▶ **TASK OBJECTIVE**:
Give back all of the data exactly as it stands, with the pictures removed.

▶ **Stored data**:
****************************************
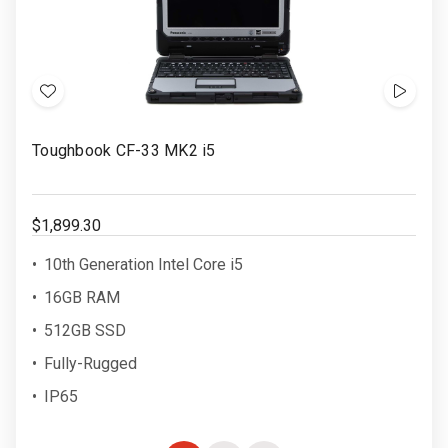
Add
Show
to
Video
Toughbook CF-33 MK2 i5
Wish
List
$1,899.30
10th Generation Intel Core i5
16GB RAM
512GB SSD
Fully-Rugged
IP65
****************************************
▶ **EXERCISE RESPONSE**:
Add
Show
to
Video
Toughbook CF-33 MK2 i5
Wish
List
$1,899.30
10th Generation Intel Core i5
16GB RAM
512GB SSD
Fully-Rugged
IP65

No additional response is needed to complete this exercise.